■ Task objective ■
Across all lines of the entries, tally those with the word "MPCO" in them. The reply is the tally, by itself.

■ Entries shown ■
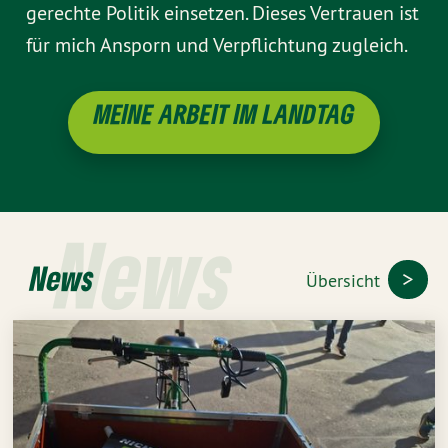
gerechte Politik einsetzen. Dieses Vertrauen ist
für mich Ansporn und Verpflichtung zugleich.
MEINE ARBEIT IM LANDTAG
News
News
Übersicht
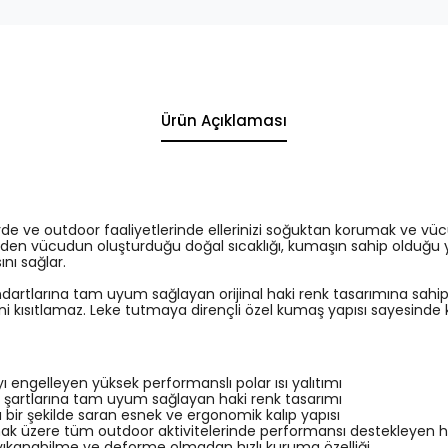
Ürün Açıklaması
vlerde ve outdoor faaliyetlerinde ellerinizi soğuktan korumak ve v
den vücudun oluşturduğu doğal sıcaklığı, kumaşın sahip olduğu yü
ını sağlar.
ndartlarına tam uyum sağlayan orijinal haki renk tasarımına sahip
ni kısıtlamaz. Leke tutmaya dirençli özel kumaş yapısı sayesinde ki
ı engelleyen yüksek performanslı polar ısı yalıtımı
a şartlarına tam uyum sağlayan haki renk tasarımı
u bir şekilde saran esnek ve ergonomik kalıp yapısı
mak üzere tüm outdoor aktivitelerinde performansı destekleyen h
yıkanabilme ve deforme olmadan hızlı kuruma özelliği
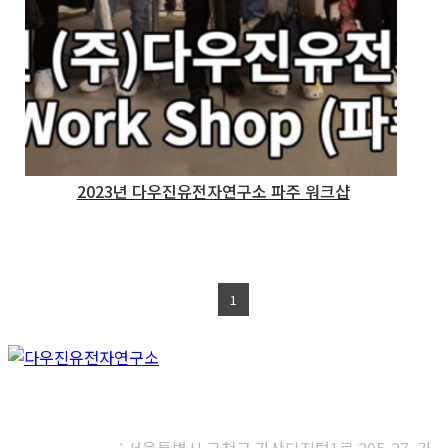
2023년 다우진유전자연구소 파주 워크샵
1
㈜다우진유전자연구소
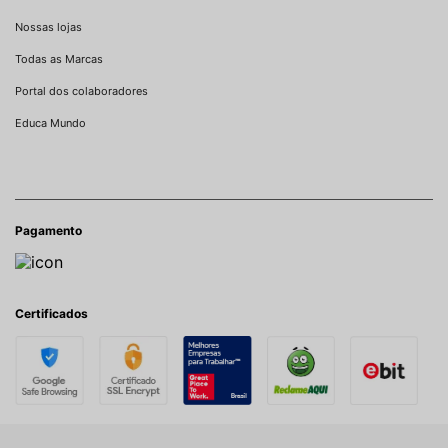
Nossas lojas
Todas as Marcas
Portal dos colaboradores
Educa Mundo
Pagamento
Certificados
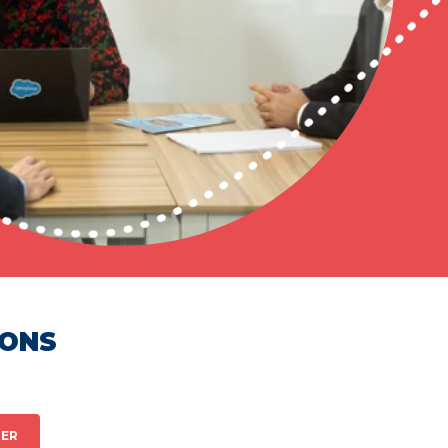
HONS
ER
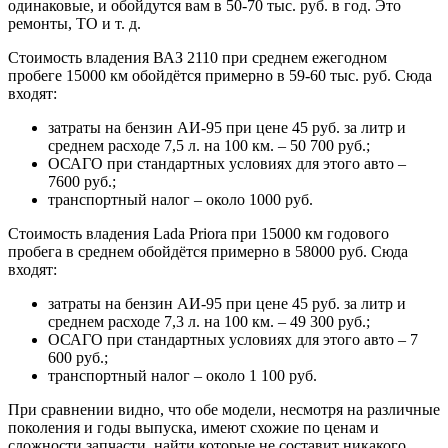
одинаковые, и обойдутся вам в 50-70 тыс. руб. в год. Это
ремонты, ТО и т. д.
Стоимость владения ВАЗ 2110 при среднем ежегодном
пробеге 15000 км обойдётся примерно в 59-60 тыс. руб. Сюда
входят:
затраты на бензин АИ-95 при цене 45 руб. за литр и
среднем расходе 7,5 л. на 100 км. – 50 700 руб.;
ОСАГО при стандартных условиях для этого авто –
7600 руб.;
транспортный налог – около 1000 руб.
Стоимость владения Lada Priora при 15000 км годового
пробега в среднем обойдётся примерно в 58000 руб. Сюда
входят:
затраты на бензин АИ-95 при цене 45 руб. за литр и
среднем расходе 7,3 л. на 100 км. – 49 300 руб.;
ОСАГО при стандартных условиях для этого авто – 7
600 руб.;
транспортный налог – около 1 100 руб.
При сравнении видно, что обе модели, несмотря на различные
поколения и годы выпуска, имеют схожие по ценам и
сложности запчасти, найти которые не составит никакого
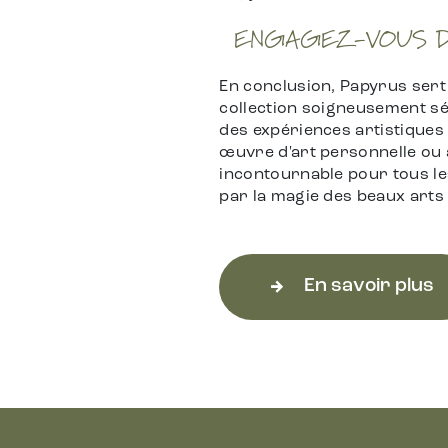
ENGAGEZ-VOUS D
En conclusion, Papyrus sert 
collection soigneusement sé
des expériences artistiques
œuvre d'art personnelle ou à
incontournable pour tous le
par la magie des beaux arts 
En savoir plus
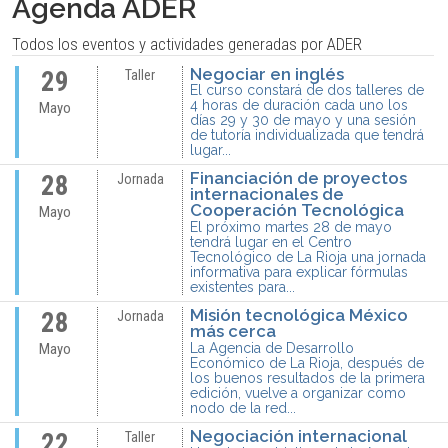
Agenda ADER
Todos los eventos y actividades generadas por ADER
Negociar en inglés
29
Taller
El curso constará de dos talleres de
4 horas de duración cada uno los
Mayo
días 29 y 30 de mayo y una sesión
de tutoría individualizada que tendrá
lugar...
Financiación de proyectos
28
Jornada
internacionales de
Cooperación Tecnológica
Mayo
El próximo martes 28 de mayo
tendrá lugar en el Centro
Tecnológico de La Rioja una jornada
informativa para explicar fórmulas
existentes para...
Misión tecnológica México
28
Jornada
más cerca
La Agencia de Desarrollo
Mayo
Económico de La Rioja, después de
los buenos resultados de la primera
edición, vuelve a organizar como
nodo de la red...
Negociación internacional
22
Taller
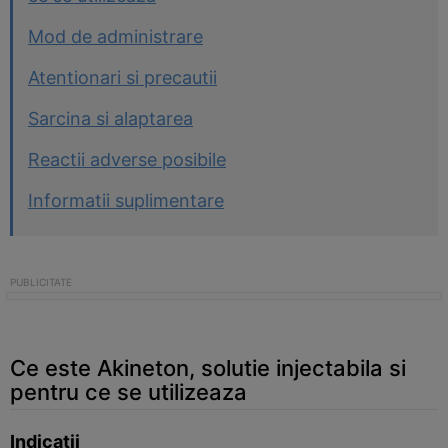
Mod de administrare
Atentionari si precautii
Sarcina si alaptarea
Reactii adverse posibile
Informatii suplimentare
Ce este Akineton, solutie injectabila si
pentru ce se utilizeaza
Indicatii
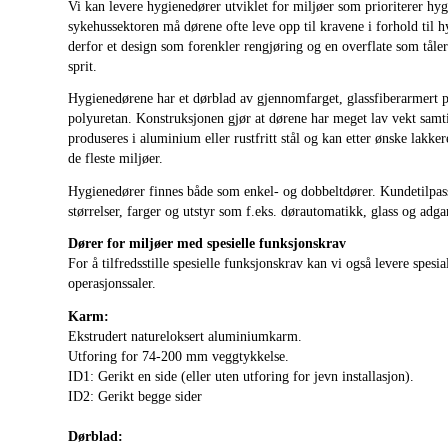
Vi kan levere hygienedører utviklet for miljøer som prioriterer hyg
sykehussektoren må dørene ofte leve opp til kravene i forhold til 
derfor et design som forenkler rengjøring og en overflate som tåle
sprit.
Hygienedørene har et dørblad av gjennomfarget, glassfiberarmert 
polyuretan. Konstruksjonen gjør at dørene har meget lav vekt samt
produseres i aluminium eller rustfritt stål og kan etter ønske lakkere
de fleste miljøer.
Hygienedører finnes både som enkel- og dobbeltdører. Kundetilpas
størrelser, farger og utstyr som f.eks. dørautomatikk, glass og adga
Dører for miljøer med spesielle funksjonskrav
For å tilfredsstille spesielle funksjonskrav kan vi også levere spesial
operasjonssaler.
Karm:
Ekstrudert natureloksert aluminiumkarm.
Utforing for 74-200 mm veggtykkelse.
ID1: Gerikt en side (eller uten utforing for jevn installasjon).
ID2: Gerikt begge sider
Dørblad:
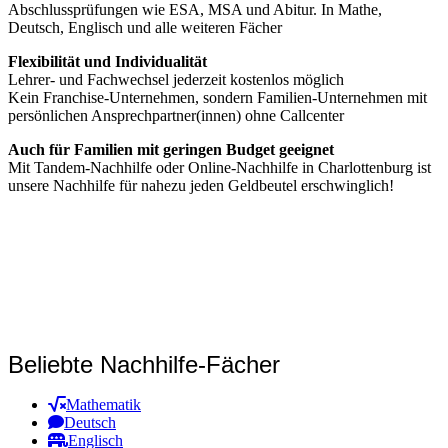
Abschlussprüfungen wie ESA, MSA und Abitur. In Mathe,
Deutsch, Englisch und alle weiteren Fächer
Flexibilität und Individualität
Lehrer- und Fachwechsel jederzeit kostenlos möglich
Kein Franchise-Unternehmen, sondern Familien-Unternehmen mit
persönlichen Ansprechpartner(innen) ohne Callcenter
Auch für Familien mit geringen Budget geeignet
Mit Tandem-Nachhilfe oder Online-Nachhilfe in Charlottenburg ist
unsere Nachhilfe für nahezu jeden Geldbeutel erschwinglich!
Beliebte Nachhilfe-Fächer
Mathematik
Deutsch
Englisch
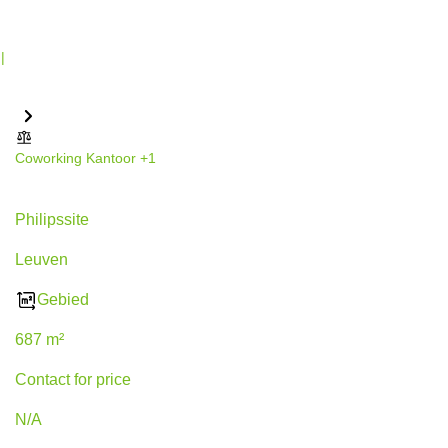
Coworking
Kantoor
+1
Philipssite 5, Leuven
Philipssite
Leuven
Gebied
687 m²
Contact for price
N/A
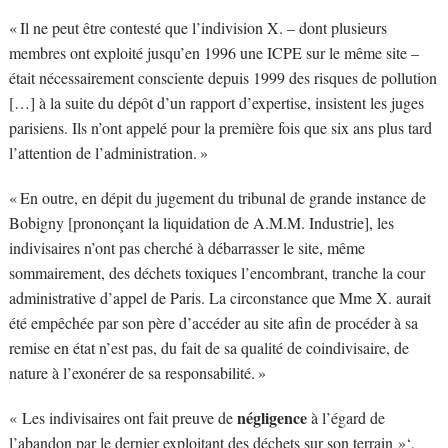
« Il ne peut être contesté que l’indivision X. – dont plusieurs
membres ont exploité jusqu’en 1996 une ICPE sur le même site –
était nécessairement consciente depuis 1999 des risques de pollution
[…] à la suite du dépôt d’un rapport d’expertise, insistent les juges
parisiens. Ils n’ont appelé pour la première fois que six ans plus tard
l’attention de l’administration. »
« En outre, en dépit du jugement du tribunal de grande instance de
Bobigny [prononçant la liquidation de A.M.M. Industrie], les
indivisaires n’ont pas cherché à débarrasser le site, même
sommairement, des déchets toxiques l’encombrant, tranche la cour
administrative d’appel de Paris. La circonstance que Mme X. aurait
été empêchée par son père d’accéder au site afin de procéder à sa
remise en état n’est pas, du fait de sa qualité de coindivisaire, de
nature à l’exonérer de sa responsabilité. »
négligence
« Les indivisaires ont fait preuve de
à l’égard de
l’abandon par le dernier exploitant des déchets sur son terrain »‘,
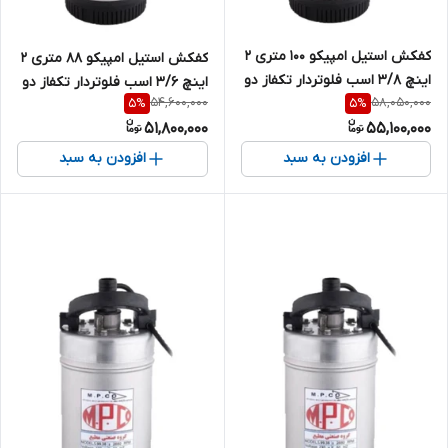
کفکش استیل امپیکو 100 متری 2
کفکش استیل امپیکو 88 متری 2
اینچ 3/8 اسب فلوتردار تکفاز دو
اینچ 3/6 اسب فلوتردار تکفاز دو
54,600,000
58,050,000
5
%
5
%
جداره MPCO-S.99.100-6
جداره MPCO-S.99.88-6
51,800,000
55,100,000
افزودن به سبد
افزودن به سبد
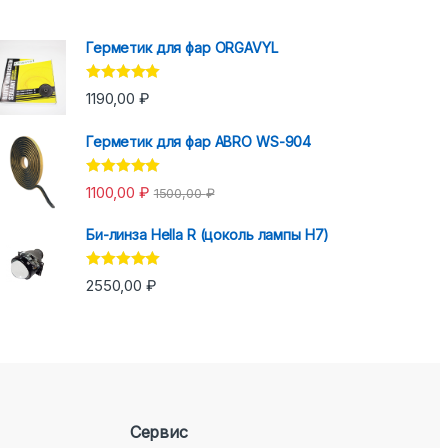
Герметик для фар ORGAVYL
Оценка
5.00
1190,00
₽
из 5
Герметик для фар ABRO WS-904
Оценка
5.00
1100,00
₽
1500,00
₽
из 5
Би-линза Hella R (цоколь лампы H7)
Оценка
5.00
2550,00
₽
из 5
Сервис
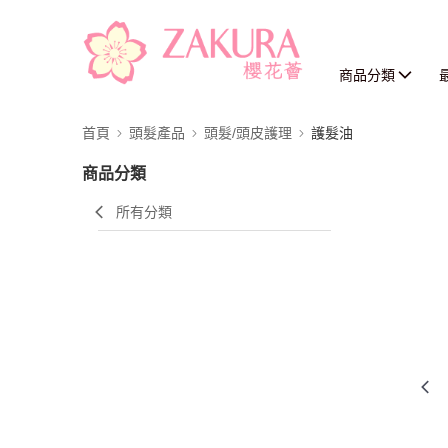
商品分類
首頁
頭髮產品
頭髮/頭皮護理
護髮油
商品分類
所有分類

■ Result of the task ■
2